Espías chinos, hackers iraníes y criptomineros: quiénes ya están explotando una vulnerabilidad de React para comprometer tus servidores y cómo lo hacen

Una vulnerabilidad crítica en la popular biblioteca JavaScript React, denominada React2Shell, ya se está usando masivamente en ataques: según los datos de Google, a la explotación se han sumado al menos cinco nuevos grupos de espionaje chinos, actores vinculados a Irán y ciberdelincuentes comunes. La falla está registrada como CVE-2025-55182 y permite a un atacante no autenticado ejecutar código de forma remota en un sistema vulnerable —lo que puede convertir rápidamente un servidor en un punto de entrada para puertas traseras, tunelizadores y mineros de criptomonedas.

Los desarrolladores de React revelaron el fallo el 3 de diciembre, y los ataques empezaron casi de inmediato. El equipo de inteligencia de amenazas de Amazon informó que grupos estatales chinos, incluidos Earth Lamia y Jackpot Panda, empezaron a sondear la vulnerabilidad en cuestión de horas tras la publicación. Según la respuesta de Unit 42 de Palo Alto Networks, ya hay más de 50 organizaciones afectadas en distintos sectores, y también se han detectado atacantes de Corea del Norte.

Google añade que, además de los actores ya conocidos, al menos cinco grupos adicionales que la empresa vincula con la República Popular China usan activamente React2Shell. También se mencionan actores motivados por razones financieras que, tras comprometer un sistema, despliegan XMRig para minado ilegal, así como actores vinculados a Irán —sin especificar quiénes son ni qué hacen después del acceso.

Los investigadores de Google también observan un aumento de actividad en foros clandestinos alrededor de CVE-2025-55182: allí se discute la vulnerabilidad, se comparten enlaces a escáneres, código proof-of-concept y experiencias de explotación exitosa. En la práctica, esto se traduce en el escenario típico de una vulnerabilidad "caliente": en cuanto aparece una herramienta funcional, la adoptan distintos grupos —desde espías hasta delincuentes comunes.
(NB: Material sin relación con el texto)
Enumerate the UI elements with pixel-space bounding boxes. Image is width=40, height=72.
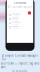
button[interactable]: Dana Ruiz	[7, 25, 33, 30]
staticText: Product	[14, 15, 20, 17]
button[interactable]: Add contact	[28, 11, 31, 14]
staticText: Dana Ruiz	[12, 26, 19, 27]
staticText: Chris Duval	[12, 21, 20, 23]
staticText: Alex Morgan	[12, 13, 21, 15]
staticText: A simple Contacts manager for	[2, 54, 38, 61]
staticText: Bella Chen	[12, 17, 19, 19]
staticText: your team — import, tag and sync	[0, 62, 40, 69]
button[interactable]: Chris Duval	[7, 21, 33, 25]
staticText: in seconds.	[12, 70, 28, 72]
staticText: All contacts synced	[8, 5, 32, 9]
button[interactable]: Alex Morgan	[7, 13, 33, 17]
staticText: Sales	[14, 23, 18, 25]
button[interactable]: Bella Chen	[7, 17, 33, 21]
staticText: Contacts	[14, 1, 26, 4]
staticText: Support	[13, 28, 19, 29]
En la lista de actividades vinculadas con Pekín, Google nombra varios clústeres. Así, UNC6600 explota la falla para entregar el tunelizador Minocat y establecerse en sistemas comprometidos. UNC6586 emplea React2Shell para instalar la puerta trasera Snowlight: su telemetría incluía solicitudes HTTP GET a la infraestructura de control, desde donde descargaban cargas adicionales, camufladas como archivos legítimos.

Otro clúster, UNC6588, tras la explotación carga la puerta trasera Compood, y UNC6603 —una versión actualizada de Hisonic. Según la inteligencia de amenazas de Google, la actividad de UNC6603 está dirigida a infraestructura en la nube, principalmente a instancias en AWS y Alibaba Cloud en la región de Asia-Pacífico. Finalmente, UNC6595, otro grupo vinculado con la República Popular China, abusa de la vulnerabilidad para desplegar Angryrebel.Linux y selecciona sobre todo infraestructura en VPS internacionales.

Los problemas de React no terminan ahí: además de CVE-2025-55182 se han divulgado otras tres vulnerabilidades — CVE-2025-55183, CVE-2025-55184 y CVE-2025-67779. Permiten provocar denegaciones de servicio y, en escenarios concretos, potencialmente conducen a la filtración del código fuente de Server Function.

Para reducir el riesgo del peor escenario por las cuatro vulnerabilidades, se recomienda parchear lo antes posible los componentes de servidor de React vulnerables y monitorizar con atención la red en busca de conexiones salientes hacia indicadores de compromiso del informe de Google —especialmente comandos wget o cURL ejecutados por procesos del servidor web. Como señales adicionales de compromiso, Google aconseja buscar directorios ocultos recién creados como $HOME/.systemd-utils, terminaciones no autorizadas de procesos, incluido ntpclient, así como la inyección de lógica maliciosa de ejecución en archivos de configuración de la shell, por ejemplo $HOME/.bashrc.